Esas resurrecciones no vacían sepulcros, solo los liberan temporalmente, nos embrujan, consiguen engañar nuestros sentidos, adormecen el dolor irresistible con el incienso y la morfina de la piedad. Y nos acostumbramos a ellas, porque renacer como el Fénix de las cenizas en que otros nos convirtieron tiene su punto de morbo, y de victoria: poder reírnos juntos de estas desventuras incomprensibles, cortar la cabeza a cada medusa que nos asusta con sus cabellos de serpientes, salir airosos de la vida falsificada que nos vivía…

La resurrección, la auténtica Pascua, no pasa por encima de nosotros o de nuestros fracasos, nos transforma, les aporta sentido. Sobrevivir a estas muertes que ahora acumulamos solo para sabernos después más vivos y fuertes puede que nos alegre, un gusto siempre pasajero, pero también nos desaloja de la vida, la misma vida que nos devolverá a espacios y lugares que nos limitan, con otros cantos y otras letras, con diferentes retos pero el mismo olor de fondo, la misma injusticia en la esencia, los pobres siempre entre vosotros… Resucitar intensifica cada momento en que hemos mantenido los brazos levantados, la mirada sostenida, el corazón perdonado; resucitar prepara nuestros brazos, nuestra mirada y corazón para nuevas caídas, no para sobrevivir encerrados y escondidos por el miedo, en espera de un milagro que lo devuelva todo al tiempo que pudimos controlarlo; resucitar no es vencer, es convencer, ¡qué unamuniano!, convencernos más bien, integrar fracasos, transformar los rotos y las miserias, mirarnos de frente, sin miedo, y sabernos duraderos más allá de los límites que nos habitan.

Este es el sentido de la Pascua, por eso solo podemos llegar a ella desde una cuaresma en la que hayamos sabido reconocer las lápidas impuestas a nuestros límites. Lo hemos ido viendo en las últimas entradas, ¿podremos preguntarnos si hemos aprendido algo de todo esto?, ¿huimos de la soledad en que nos deja la muerte?, ¿hay sentido que encontrar y por el que empeñar tesoros?…

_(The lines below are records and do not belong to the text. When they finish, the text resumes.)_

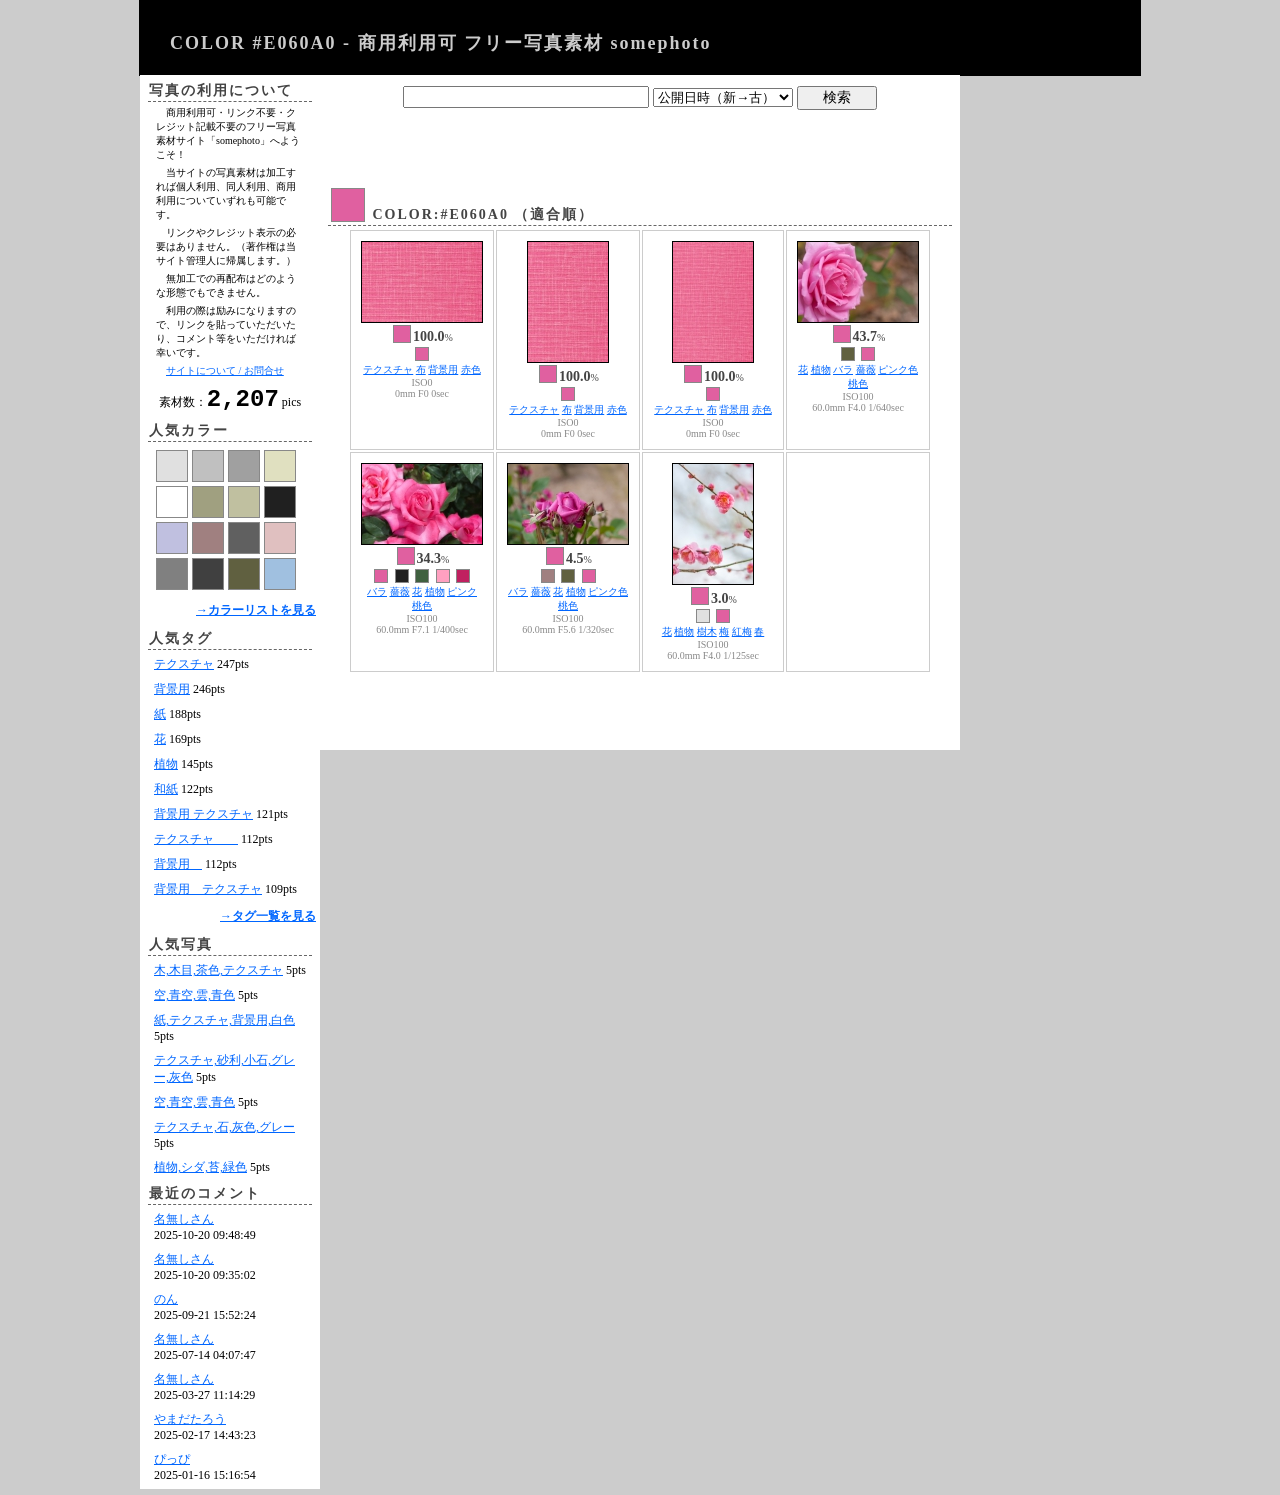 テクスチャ (184, 670)
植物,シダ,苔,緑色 (200, 1173)
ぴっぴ (172, 1465)
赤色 (471, 369)
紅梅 (742, 631)
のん (166, 1305)
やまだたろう (190, 1425)
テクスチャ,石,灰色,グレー (224, 1133)
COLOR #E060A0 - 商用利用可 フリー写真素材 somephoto (441, 43)
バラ (843, 369)
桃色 (858, 383)
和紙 (166, 795)
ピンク (462, 591)
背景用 (172, 695)
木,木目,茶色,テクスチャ (218, 976)
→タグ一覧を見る (268, 922)
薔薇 (866, 369)
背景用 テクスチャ (203, 820)
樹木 (707, 631)
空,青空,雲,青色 (194, 1001)
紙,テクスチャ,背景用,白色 (224, 1026)
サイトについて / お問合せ (225, 370)
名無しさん (184, 1225)
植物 (166, 770)
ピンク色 (898, 369)
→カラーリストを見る (256, 616)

Yo me sigo empeñando en crear espacios de resurrección, privilegiando acciones de resurrección, no lo he conseguido, y no sufro por ello, pero sé que mi tiempo es la Pascua, el reencuentro con mis retos, el abrazo a lo que escondí en tantos sepulcros, la apertura de las puertas que aún hoy me encierran, pero no me ocultan ni me silencian.

Un abrazo pascual, de esos que resucitan, de esos que ya vamos necesitando.